I want to use Python to parse HTML markup, and given one of the resultant DOM tree elements, get the start and end offsets of that element within the original, unmodified markup.
For example, given the HTML markup (with \n
EOL chars)
<?xml version="1.0" encoding="UTF-8"?>
<html xmlns="http://www.w3.org/1999/xhtml" lang="en-gb">
<head>
<title>No Longer Human</title>
<meta content="urn:uuid:6757faf0-eef1-45d9-b2b3-7462350db7ba" name="Adept.expected.resource"/>
<meta content="text/html; charset=utf-8" http-equiv="Content-Type"/>
<link href="kindle:flow:0002?mime=text/css" rel="stylesheet" type="text/css"/>
<link href="kindle:flow:0001?mime=text/css" rel="stylesheet" type="text/css"/>
</head>
<body class="calibre" aid="0">
</body>
</html>
(example with BeautifulSoup, but I'm not attached to any parser in particular)
>>> soup = bs4.BeautifulSoup(html_markup)
>>> title_tag = soup.find('title')
>>> get_offsets_in_markup(title_tag) # <-------- how do I go about doing this?
(109, 139) # <----- source mapping info I want to get
>>> html_markup[109:139]
'<title>No Longer Human</title>'
I don't see this functionality in the APIs of any of the Python HTML parsers available. Can I hack it into one of the existing parsers? How would I go about doing that? Or is there another, better approach?

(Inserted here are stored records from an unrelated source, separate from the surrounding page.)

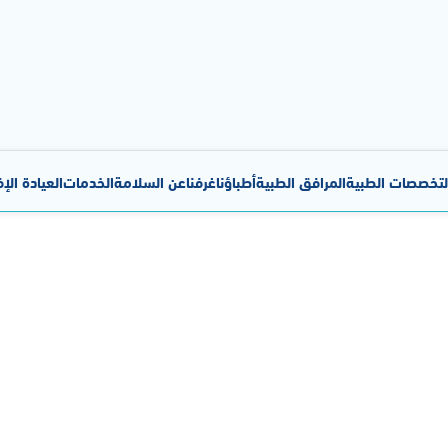
لتخصصات الطبية
المرافق الطبية
أطباؤنا
غرفنا
عن السلامة
الخدمات
العيادة الإ
غرفنا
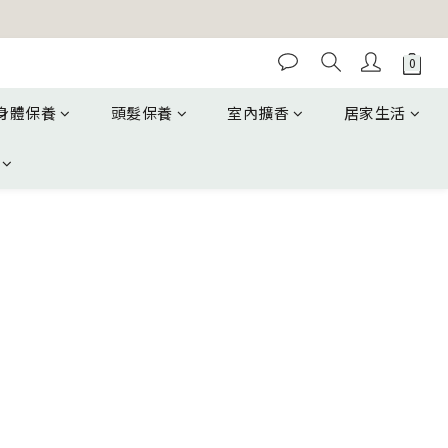
身體保養
頭髮保養
室內擴香
居家生活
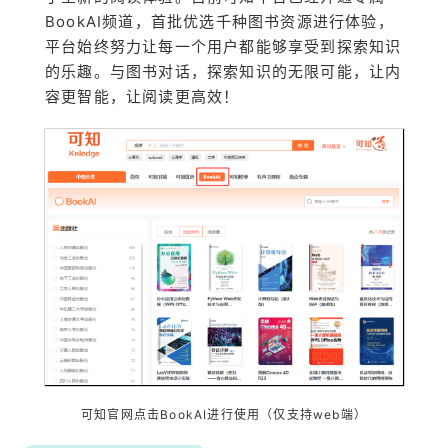
BookAI频道，首批优选千种图书资源进行体验，
平台始终努力让每一个用户都能够享受到探索知识
的乐趣。与图书对话，探索知识的无限可能，让内
容更智能，让阅读更高效！
可知官网点击BookAI进行使用（仅支持web端）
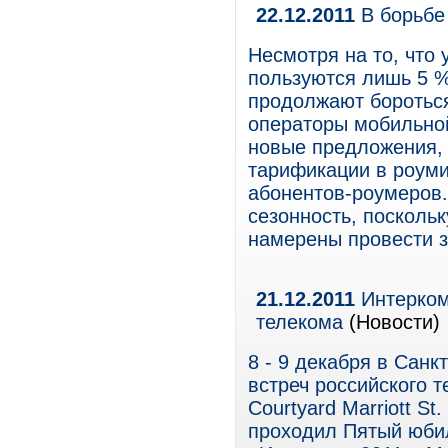
22.12.2011
В борьбе
Несмотря на то, что 
пользуются лишь 5 %
продолжают бороться
операторы мобильно
новые предложения,
тарификации в роуми
абонентов-роумеров.
сезонность, посколь
намерены провести з
21.12.2011
Интерком
телекома
(Новости)
8 - 9 декабря в Санк
встреч российского т
Courtyard Marriott St
проходил Пятый юби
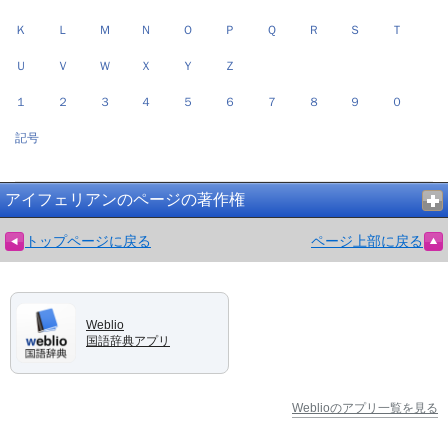
Ｋ
Ｌ
Ｍ
Ｎ
Ｏ
Ｐ
Ｑ
Ｒ
Ｓ
Ｔ
Ｕ
Ｖ
Ｗ
Ｘ
Ｙ
Ｚ
１
２
３
４
５
６
７
８
９
０
記号
アイフェリアンのページの著作権
トップページに戻る
ページ上部に戻る
Weblio
国語辞典アプリ
Weblioのアプリ一覧を見る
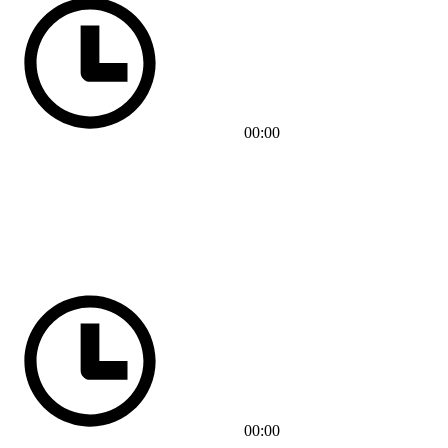
00:00
00:00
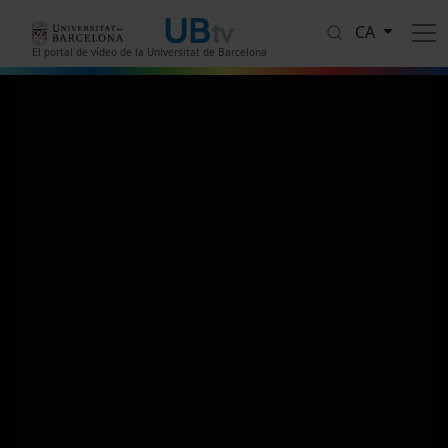
Vés al contingut
CA
El portal de vídeo de la Universitat de Barcelona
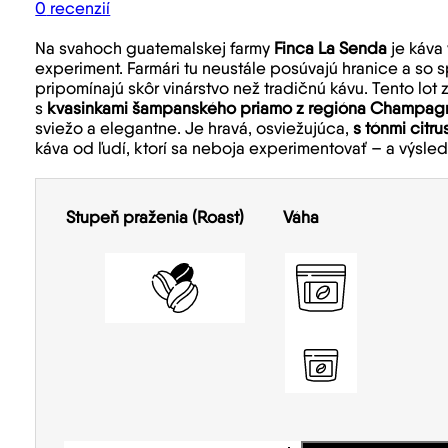
0
recenzií
Na svahoch guatemalskej farmy
Finca La Senda
je káva 
experiment. Farmári tu neustále posúvajú hranice a so
pripomínajú skôr vinárstvo než tradičnú kávu. Tento lot
s
kvasinkami šampanského priamo z regióna Champag
sviežo a elegantne. Je hravá, osviežujúca,
s tónmi citr
káva od ľudí, ktorí sa neboja experimentovať – a výsle
Stupeň praženia (Roast)
Váha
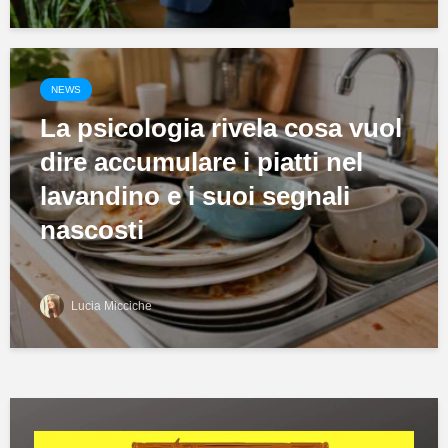
NEWS
La psicologia rivela cosa vuol
dire accumulare i piatti nel
lavandino e i suoi segnali
nascosti
Lucia Micciche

I realize that str(soup_element)
serializes the element back into markup (and I can hypothetically recurse down the tree saving the start and end indices as I go), but the markup returned by doing that, although semantically equivalent to the original, doesn't match the original char-for-char. None of the available Python parsers do.